Directions
Line count for the string "Группа": state how many lines in the records below hold it, giving only the number.

Data excerpts
========
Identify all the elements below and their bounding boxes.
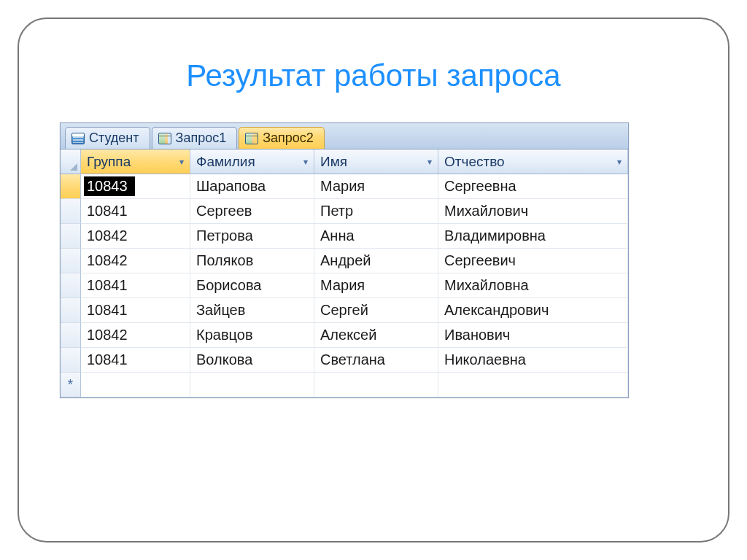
row-selector[interactable] (61, 224, 81, 249)
cell-firstname[interactable]: Петр (314, 199, 438, 224)
cell-lastname[interactable]: Зайцев (190, 298, 314, 323)
new-row-selector[interactable]: * (61, 373, 81, 397)
cell-group[interactable]: 10841 (81, 348, 190, 373)
cell-group[interactable]: 10843 (81, 174, 190, 199)
tab-label: Запрос1 (176, 131, 227, 146)
chevron-down-icon[interactable]: ▾ (423, 157, 432, 167)
tab-query1[interactable]: Запрос1 (152, 127, 238, 149)
row-selector[interactable] (61, 298, 81, 323)
tab-label: Студент (89, 131, 139, 146)
column-label: Отчество (444, 154, 505, 170)
row-selector[interactable] (61, 249, 81, 273)
chevron-down-icon[interactable]: ▾ (299, 157, 308, 167)
cell-firstname[interactable] (314, 373, 438, 397)
cell-patronymic[interactable]: Михайлович (438, 199, 628, 224)
cell-patronymic[interactable]: Александрович (438, 298, 628, 323)
cell-edit-input[interactable]: 10843 (84, 176, 135, 196)
slide: Результат работы запроса Студент Запрос1… (0, 0, 747, 560)
cell-firstname[interactable]: Алексей (314, 323, 438, 348)
slide-title: Результат работы запроса (0, 58, 747, 93)
cell-lastname[interactable]: Кравцов (190, 323, 314, 348)
row-selector[interactable] (61, 273, 81, 298)
column-header-lastname[interactable]: Фамилия ▾ (190, 149, 314, 174)
cell-lastname[interactable]: Сергеев (190, 199, 314, 224)
row-selector[interactable] (61, 199, 81, 224)
column-header-firstname[interactable]: Имя ▾ (314, 149, 438, 174)
new-row-icon: * (68, 376, 74, 393)
cell-group[interactable]: 10842 (81, 249, 190, 273)
cell-group[interactable]: 10842 (81, 224, 190, 249)
cell-lastname[interactable]: Волкова (190, 348, 314, 373)
row-selector[interactable] (61, 174, 81, 199)
cell-lastname[interactable]: Шарапова (190, 174, 314, 199)
cell-firstname[interactable]: Светлана (314, 348, 438, 373)
select-all-corner[interactable] (61, 149, 81, 174)
cell-group[interactable]: 10842 (81, 323, 190, 348)
cell-lastname[interactable] (190, 373, 314, 397)
column-label: Фамилия (196, 154, 255, 170)
cell-patronymic[interactable]: Николаевна (438, 348, 628, 373)
row-selector[interactable] (61, 323, 81, 348)
tab-query2[interactable]: Запрос2 (239, 127, 325, 149)
column-header-patronymic[interactable]: Отчество ▾ (438, 149, 628, 174)
object-tabs: Студент Запрос1 Запрос2 (61, 123, 628, 149)
cell-lastname[interactable]: Поляков (190, 249, 314, 273)
cell-patronymic[interactable] (438, 373, 628, 397)
cell-patronymic[interactable]: Иванович (438, 323, 628, 348)
column-label: Имя (320, 154, 347, 170)
cell-firstname[interactable]: Анна (314, 224, 438, 249)
tab-label: Запрос2 (263, 131, 314, 146)
chevron-down-icon[interactable]: ▾ (175, 157, 184, 167)
cell-firstname[interactable]: Мария (314, 273, 438, 298)
cell-lastname[interactable]: Петрова (190, 224, 314, 249)
tab-student[interactable]: Студент (65, 127, 150, 149)
cell-patronymic[interactable]: Владимировна (438, 224, 628, 249)
cell-group[interactable]: 10841 (81, 298, 190, 323)
cell-firstname[interactable]: Андрей (314, 249, 438, 273)
cell-firstname[interactable]: Сергей (314, 298, 438, 323)
datasheet-grid[interactable]: Группа ▾ Фамилия ▾ Имя ▾ Отчество ▾ 1084… (61, 149, 628, 397)
row-selector[interactable] (61, 348, 81, 373)
cell-firstname[interactable]: Мария (314, 174, 438, 199)
query-icon (245, 133, 258, 144)
cell-patronymic[interactable]: Сергеевич (438, 249, 628, 273)
cell-patronymic[interactable]: Михайловна (438, 273, 628, 298)
cell-group[interactable] (81, 373, 190, 397)
access-datasheet-window: Студент Запрос1 Запрос2 Группа ▾ Фамилия… (60, 122, 629, 398)
column-label: Группа (87, 154, 131, 170)
datasheet-icon (71, 133, 85, 144)
cell-group[interactable]: 10841 (81, 273, 190, 298)
cell-patronymic[interactable]: Сергеевна (438, 174, 628, 199)
chevron-down-icon[interactable]: ▾ (613, 157, 622, 167)
cell-group[interactable]: 10841 (81, 199, 190, 224)
query-icon (158, 133, 171, 144)
column-header-group[interactable]: Группа ▾ (81, 149, 190, 174)
cell-lastname[interactable]: Борисова (190, 273, 314, 298)
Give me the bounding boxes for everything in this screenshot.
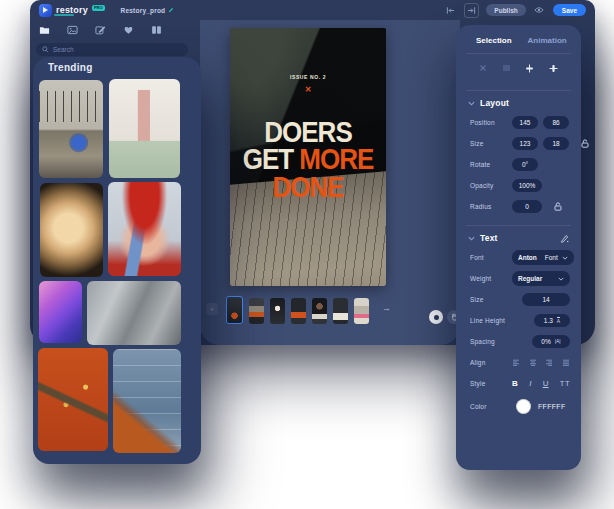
- logo-tagline: [54, 14, 74, 16]
- page-thumbnail-4[interactable]: [291, 298, 306, 324]
- font-row: Font Anton Font: [456, 247, 581, 268]
- inspector-tabs: Selection Animation: [456, 25, 581, 45]
- position-y-field[interactable]: 86: [543, 116, 569, 129]
- opacity-row: Opacity 100%: [456, 175, 581, 196]
- search-icon: [42, 46, 49, 53]
- align-justify-icon[interactable]: [562, 359, 570, 366]
- poster-artboard[interactable]: ISSUE NO. 2 ✕ DOERS GET MORE DONE: [230, 28, 386, 286]
- italic-button[interactable]: I: [529, 379, 531, 388]
- underline-button[interactable]: U: [543, 379, 549, 388]
- letter-spacing-icon: |A|: [555, 339, 561, 344]
- record-button[interactable]: [429, 310, 443, 324]
- color-row: Color FFFFFF: [456, 394, 581, 418]
- quick-actions: [456, 54, 581, 82]
- topbar-actions: Publish Save: [444, 3, 586, 18]
- radius-field[interactable]: 0: [512, 200, 542, 213]
- chevron-down-icon: [558, 277, 564, 281]
- trending-image-champagne-still-life[interactable]: [109, 79, 180, 178]
- text-section-header[interactable]: Text: [456, 226, 581, 247]
- poster-issue-label[interactable]: ISSUE NO. 2: [230, 74, 386, 80]
- align-row: Align: [456, 352, 581, 373]
- layout-columns-icon[interactable]: [150, 24, 162, 36]
- align-horizontal-center-icon[interactable]: [549, 64, 558, 73]
- page-thumbnail-7[interactable]: [354, 298, 369, 324]
- align-vertical-center-icon[interactable]: [525, 64, 534, 73]
- font-size-row: Size 14: [456, 289, 581, 310]
- trending-panel: Trending: [33, 57, 201, 464]
- next-pages-button[interactable]: →: [382, 303, 391, 313]
- trending-image-orange-branch[interactable]: [38, 348, 108, 451]
- left-toolbar: [36, 24, 162, 36]
- trending-image-utensils-wall-desk[interactable]: [39, 80, 103, 178]
- redo-icon[interactable]: [464, 3, 479, 18]
- heart-icon[interactable]: [122, 24, 134, 36]
- chevron-down-icon: [562, 256, 568, 260]
- trending-image-red-hat-portrait[interactable]: [108, 182, 181, 276]
- page-thumbnail-6[interactable]: [333, 298, 348, 324]
- align-center-icon[interactable]: [529, 359, 537, 366]
- layout-section-title: Layout: [480, 98, 509, 108]
- project-name: Restory_prod: [121, 7, 166, 14]
- size-row: Size 123 18: [456, 133, 581, 154]
- align-right-icon[interactable]: [545, 359, 553, 366]
- position-x-field[interactable]: 145: [512, 116, 538, 129]
- font-size-field[interactable]: 14: [522, 293, 570, 306]
- inspector-panel: Selection Animation Layout Position: [456, 25, 581, 470]
- project-title[interactable]: Restory_prod: [121, 7, 175, 14]
- text-section-title: Text: [480, 233, 498, 243]
- search-box[interactable]: [36, 43, 188, 56]
- trending-image-purple-abstract[interactable]: [39, 281, 82, 343]
- opacity-field[interactable]: 100%: [512, 179, 542, 192]
- image-icon[interactable]: [66, 24, 78, 36]
- align-left-icon[interactable]: [512, 359, 520, 366]
- poster-x-marker[interactable]: ✕: [230, 85, 386, 94]
- pages-strip: [226, 296, 369, 324]
- undo-icon[interactable]: [444, 4, 457, 17]
- logo-badge: PRO: [92, 5, 105, 11]
- layout-section-header[interactable]: Layout: [456, 91, 581, 112]
- screenshot-stage: restory PRO Restory_prod Publish: [0, 0, 614, 509]
- letter-spacing-field[interactable]: 0% |A|: [532, 335, 570, 348]
- rotate-field[interactable]: 0°: [512, 158, 538, 171]
- position-row: Position 145 86: [456, 112, 581, 133]
- eye-icon[interactable]: [533, 4, 546, 17]
- distribute-icon[interactable]: [502, 64, 511, 72]
- color-hex-value: FFFFFF: [538, 403, 565, 410]
- trending-image-brick-wall-climber[interactable]: [113, 349, 181, 453]
- search-input[interactable]: [53, 46, 182, 53]
- tab-animation[interactable]: Animation: [528, 36, 567, 45]
- chevron-down-icon: [468, 101, 475, 106]
- lock-icon[interactable]: [554, 202, 562, 211]
- headline-line-3: DONE: [230, 173, 386, 201]
- folder-icon[interactable]: [38, 24, 50, 36]
- weight-dropdown[interactable]: Regular: [512, 271, 570, 286]
- font-dropdown[interactable]: Anton Font: [512, 250, 574, 265]
- top-bar: restory PRO Restory_prod Publish: [30, 0, 595, 20]
- save-button[interactable]: Save: [553, 4, 586, 16]
- publish-button[interactable]: Publish: [486, 4, 525, 16]
- bold-button[interactable]: B: [512, 379, 518, 388]
- text-settings-icon[interactable]: [560, 234, 569, 243]
- compose-icon[interactable]: [94, 24, 106, 36]
- edit-pencil-icon[interactable]: [168, 7, 174, 13]
- tab-selection[interactable]: Selection: [476, 36, 512, 45]
- size-width-field[interactable]: 123: [512, 137, 538, 150]
- delete-icon[interactable]: [479, 64, 487, 72]
- trending-image-cream-rose[interactable]: [40, 183, 103, 277]
- uppercase-button[interactable]: TT: [560, 379, 570, 388]
- page-thumbnail-2[interactable]: [249, 298, 264, 324]
- line-height-icon: A: [557, 317, 560, 324]
- page-thumbnail-3[interactable]: [270, 298, 285, 324]
- size-height-field[interactable]: 18: [543, 137, 569, 150]
- page-thumbnail-1-selected[interactable]: [226, 296, 243, 324]
- lock-icon[interactable]: [581, 139, 589, 148]
- page-thumbnail-5[interactable]: [312, 298, 327, 324]
- app-logo[interactable]: restory PRO: [39, 4, 105, 17]
- line-height-field[interactable]: 1.3 A: [534, 314, 570, 327]
- color-swatch[interactable]: [516, 399, 531, 414]
- trending-title: Trending: [48, 62, 93, 73]
- add-page-button[interactable]: +: [206, 303, 218, 315]
- trending-image-glass-table-interior[interactable]: [87, 281, 181, 345]
- poster-headline[interactable]: DOERS GET MORE DONE: [230, 118, 386, 201]
- chevron-down-icon: [468, 236, 475, 241]
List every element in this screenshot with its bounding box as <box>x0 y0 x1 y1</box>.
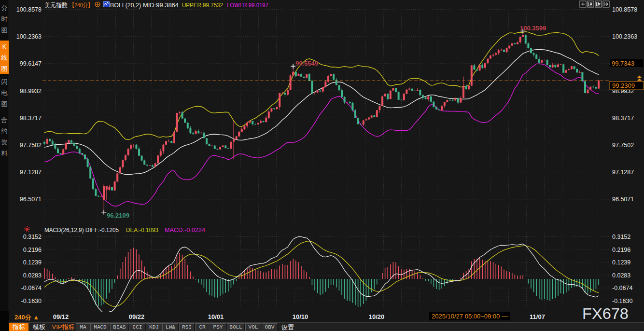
========
Expected output
4